Antioxidant activity, antimicrobial activity, α-glucosidase inhibitory effect, Prunus padus, Lonicera caerulea, Berberis amurensis, Ribes maximowiczianum
Natural products, mostly from plants, have begun to gain worldwide interest for promoting healthcare, and have been used as conventional or complementary medicines due to toxicity and side effects of synthetic drugs . In addition, natural products are known not only as a rich source of structurally diverse substances with a wide range of biological activities, but also as a primary source for synthesized drugs [1,2]. Therefore, the investigation of the pharmaceutical properties of medicinal plants and the analyses of their natural products are an important aspect when developing alternative or adjunctive therapies. The biological and pharmaceutical activities in medicinal plants are mostly mediated by the presence of secondary metabolites including phenolic and flavonoid compounds. These compounds exhibit a wide range of pharmaceutical properties, such as antioxidant, antimicrobial, antiinflammatory and anticancer properties . Although a variety of plants are known to be good sources of these compounds, their contents are dependent on a number of factors including the climatic conditions, ripeness of the material, their tissues, and genetic factors .
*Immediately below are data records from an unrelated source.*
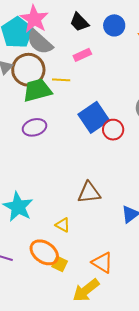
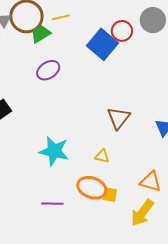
green trapezoid: (37, 90) -> (41, 34), size x0.7
red circle: (113, 130) -> (122, 31), moved
brown triangle: (89, 193) -> (119, 118), turned -30

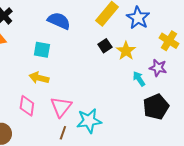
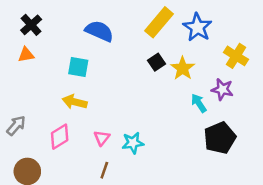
pink diamond: (27, 106) -> (60, 137), turned 50
pink triangle: (61, 107) -> (102, 138), size x0.6
cyan star: (89, 121) -> (133, 143), moved, size x0.7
Jeju Island in South Korea is known as a crossroads for several migration routes . In addition, due to its geographical position, elevation and topography, the vertical distribution of temperatures and pressures from a subtropical to a subarctic zone allow for the generation of a unique ecosystem on Jeju Island [6,7]. So far, over 1,990 species including 719 species of edible plants have been classified [8,9]. This indicates that Jeju Island has a rich diversity of plants. Prunus padus L., Berberis amurensis var. quelpaertensis Nakai, Lonicera caerulea L., and Ribes maximowiczianum Kom., which are mainly distributed on Mt. Halla, Jeju Island, have been widely used as a traditional medicine, with beneficial effects in numerous diseases such as stroke, neuralgia, hepatitis, diarrhea and ocular disorder [10-12]. The phytochemical analysis revealed that P. padus , L. caerulea are a rich source of anthocyanins and flavonoids, which display potential health-promoting effects [11,13]. In addition, berberine (isoquinoline alkaloid), which possesses various biological activities including antimalarial, anticancer and antiAlzheimer disease, has been isolated from the roots and stem bark of Berberis species . These indicate that these plants might be potential resources as a crude drug and dietary health supplements, although there are only a few systematic studies regarding their pharmaceutical potentials. Therefore, in this study, leaves and branches of P. padus ( fig. 1a), L. caerulea ( fig. 1b), B. amurensis (fig. 1c), and R. maximowiczianum (fig. 1d) have been investigated for their antioxidant, antimicrobial, and antidiabetic activities. Methanol extracts from branches of P. padus exhibited a high level of radical scavenging activity, reducing power, and α-glucosidase-inhibition activity compared with other extracts. These findings suggest that P. padus is a new potential source for herbal medicine.
Materials and Methods
Branches and leaves of P. padus , L. caerulea , B. amurensis , and R. maximowiczianum were obtained from the Research Institute for Hallasan (Jeju). The ground materials were soaked with methanol for 24 h, and were sonicated at 55° in an ultrasonic bath (Power sonic 520, Hwashin co., Korea). After filtration, each extract was evaporated using a rotary vacuum evaporator.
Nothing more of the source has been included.